++++ Provided data ++++

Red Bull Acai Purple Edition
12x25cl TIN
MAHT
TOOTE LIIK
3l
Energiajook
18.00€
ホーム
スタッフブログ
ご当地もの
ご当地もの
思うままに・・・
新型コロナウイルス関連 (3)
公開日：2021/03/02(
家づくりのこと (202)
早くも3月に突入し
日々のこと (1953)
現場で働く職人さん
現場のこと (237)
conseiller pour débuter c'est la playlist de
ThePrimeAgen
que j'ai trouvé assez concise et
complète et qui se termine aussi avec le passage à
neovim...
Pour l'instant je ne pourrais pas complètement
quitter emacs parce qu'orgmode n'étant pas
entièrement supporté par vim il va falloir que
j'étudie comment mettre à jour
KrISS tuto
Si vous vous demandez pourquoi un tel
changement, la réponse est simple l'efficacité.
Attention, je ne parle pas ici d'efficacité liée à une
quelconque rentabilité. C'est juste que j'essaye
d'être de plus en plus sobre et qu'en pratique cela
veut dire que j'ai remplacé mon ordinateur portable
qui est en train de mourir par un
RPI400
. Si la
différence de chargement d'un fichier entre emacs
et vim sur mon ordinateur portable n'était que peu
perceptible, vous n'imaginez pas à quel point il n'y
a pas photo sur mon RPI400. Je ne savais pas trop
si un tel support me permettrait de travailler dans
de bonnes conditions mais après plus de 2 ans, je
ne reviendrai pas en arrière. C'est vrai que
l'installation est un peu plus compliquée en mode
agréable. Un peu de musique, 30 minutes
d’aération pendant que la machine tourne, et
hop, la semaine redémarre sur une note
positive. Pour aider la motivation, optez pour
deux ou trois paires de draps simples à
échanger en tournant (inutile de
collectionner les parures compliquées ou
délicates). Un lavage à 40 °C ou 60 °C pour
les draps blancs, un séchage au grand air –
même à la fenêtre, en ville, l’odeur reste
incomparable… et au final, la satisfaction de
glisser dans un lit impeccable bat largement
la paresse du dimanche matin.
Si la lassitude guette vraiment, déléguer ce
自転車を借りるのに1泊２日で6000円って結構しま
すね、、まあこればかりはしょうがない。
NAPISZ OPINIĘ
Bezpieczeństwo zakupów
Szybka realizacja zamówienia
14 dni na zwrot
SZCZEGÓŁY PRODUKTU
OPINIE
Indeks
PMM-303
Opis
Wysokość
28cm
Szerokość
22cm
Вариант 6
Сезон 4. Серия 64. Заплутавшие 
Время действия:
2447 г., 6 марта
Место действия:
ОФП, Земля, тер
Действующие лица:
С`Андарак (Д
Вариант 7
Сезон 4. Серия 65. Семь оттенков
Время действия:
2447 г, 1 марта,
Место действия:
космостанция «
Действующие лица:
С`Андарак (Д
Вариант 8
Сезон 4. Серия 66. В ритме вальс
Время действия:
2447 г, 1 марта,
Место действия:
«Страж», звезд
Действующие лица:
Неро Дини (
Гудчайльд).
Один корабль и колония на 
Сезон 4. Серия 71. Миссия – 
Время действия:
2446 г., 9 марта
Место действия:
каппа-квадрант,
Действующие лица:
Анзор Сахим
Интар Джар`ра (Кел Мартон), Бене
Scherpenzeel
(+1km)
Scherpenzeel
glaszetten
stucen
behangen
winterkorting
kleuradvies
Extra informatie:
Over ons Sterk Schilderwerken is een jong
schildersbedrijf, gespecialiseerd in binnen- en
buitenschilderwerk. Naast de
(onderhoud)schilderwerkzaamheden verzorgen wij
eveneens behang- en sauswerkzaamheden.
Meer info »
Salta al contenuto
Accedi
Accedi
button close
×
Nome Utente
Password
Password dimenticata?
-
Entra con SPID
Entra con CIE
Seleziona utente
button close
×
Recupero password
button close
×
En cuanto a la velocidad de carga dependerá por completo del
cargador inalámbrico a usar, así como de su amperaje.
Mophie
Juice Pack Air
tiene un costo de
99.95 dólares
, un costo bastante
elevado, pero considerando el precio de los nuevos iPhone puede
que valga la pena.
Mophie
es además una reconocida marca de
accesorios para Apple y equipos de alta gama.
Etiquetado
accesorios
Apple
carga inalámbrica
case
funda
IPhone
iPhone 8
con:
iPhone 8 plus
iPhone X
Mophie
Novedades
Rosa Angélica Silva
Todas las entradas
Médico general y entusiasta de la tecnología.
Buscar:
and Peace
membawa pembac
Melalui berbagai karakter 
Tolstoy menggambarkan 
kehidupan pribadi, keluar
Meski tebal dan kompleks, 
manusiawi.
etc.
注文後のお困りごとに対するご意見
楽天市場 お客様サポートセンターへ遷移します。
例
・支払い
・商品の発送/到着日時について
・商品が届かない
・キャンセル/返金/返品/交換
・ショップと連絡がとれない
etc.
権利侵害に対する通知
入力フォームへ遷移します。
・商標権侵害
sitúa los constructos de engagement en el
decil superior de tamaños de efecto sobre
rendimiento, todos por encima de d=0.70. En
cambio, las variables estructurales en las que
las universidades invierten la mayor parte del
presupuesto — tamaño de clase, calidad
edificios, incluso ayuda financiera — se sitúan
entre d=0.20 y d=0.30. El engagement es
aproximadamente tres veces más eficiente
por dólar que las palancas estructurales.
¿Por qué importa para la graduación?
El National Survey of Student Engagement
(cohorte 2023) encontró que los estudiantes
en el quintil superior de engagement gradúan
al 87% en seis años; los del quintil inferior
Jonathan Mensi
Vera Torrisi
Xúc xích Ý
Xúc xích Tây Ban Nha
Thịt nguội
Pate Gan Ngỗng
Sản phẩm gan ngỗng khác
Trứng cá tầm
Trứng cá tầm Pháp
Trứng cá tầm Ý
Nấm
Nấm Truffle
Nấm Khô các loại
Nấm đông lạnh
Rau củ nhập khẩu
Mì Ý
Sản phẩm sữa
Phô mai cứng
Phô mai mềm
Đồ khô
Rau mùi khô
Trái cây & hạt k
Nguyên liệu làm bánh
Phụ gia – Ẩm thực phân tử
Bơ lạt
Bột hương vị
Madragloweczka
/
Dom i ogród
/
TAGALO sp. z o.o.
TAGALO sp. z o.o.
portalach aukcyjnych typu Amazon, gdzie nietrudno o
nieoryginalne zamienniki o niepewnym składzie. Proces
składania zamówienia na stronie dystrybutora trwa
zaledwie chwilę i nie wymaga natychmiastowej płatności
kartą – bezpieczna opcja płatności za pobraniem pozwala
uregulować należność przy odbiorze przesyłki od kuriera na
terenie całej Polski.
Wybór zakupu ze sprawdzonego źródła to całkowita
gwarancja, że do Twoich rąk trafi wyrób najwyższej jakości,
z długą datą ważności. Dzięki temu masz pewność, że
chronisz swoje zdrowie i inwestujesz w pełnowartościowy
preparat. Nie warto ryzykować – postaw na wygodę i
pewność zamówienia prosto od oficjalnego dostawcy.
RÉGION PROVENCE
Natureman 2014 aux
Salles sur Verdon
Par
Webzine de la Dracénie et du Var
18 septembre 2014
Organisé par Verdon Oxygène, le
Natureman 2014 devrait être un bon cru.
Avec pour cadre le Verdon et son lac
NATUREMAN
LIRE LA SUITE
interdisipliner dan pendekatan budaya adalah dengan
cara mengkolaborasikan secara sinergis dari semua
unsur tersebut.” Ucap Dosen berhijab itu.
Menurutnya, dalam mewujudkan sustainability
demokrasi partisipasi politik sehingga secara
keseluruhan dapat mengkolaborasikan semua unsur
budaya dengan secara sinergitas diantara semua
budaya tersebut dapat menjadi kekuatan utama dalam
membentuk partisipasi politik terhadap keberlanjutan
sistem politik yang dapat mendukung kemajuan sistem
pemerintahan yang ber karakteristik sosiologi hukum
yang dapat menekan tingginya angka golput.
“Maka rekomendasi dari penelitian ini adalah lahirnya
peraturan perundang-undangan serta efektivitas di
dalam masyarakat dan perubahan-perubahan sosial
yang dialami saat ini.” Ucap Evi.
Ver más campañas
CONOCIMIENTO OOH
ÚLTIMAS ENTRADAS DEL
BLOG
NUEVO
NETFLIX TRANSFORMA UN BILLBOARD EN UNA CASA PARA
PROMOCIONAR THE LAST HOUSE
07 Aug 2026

++++

Your assignment =>
Could you restate word for word the lines above, from the one that contains "Sản phẩm gan ngỗng khác" through the one that contains "składania zamówienia na", and no others?

Reply to the task =>
Sản phẩm gan ngỗng khác
Trứng cá tầm
Trứng cá tầm Pháp
Trứng cá tầm Ý
Nấm
Nấm Truffle
Nấm Khô các loại
Nấm đông lạnh
Rau củ nhập khẩu
Mì Ý
Sản phẩm sữa
Phô mai cứng
Phô mai mềm
Đồ khô
Rau mùi khô
Trái cây & hạt k
Nguyên liệu làm bánh
Phụ gia – Ẩm thực phân tử
Bơ lạt
Bột hương vị
Madragloweczka
/
Dom i ogród
/
TAGALO sp. z o.o.
TAGALO sp. z o.o.
portalach aukcyjnych typu Amazon, gdzie nietrudno o
nieoryginalne zamienniki o niepewnym składzie. Proces
składania zamówienia na stronie dystrybutora trwa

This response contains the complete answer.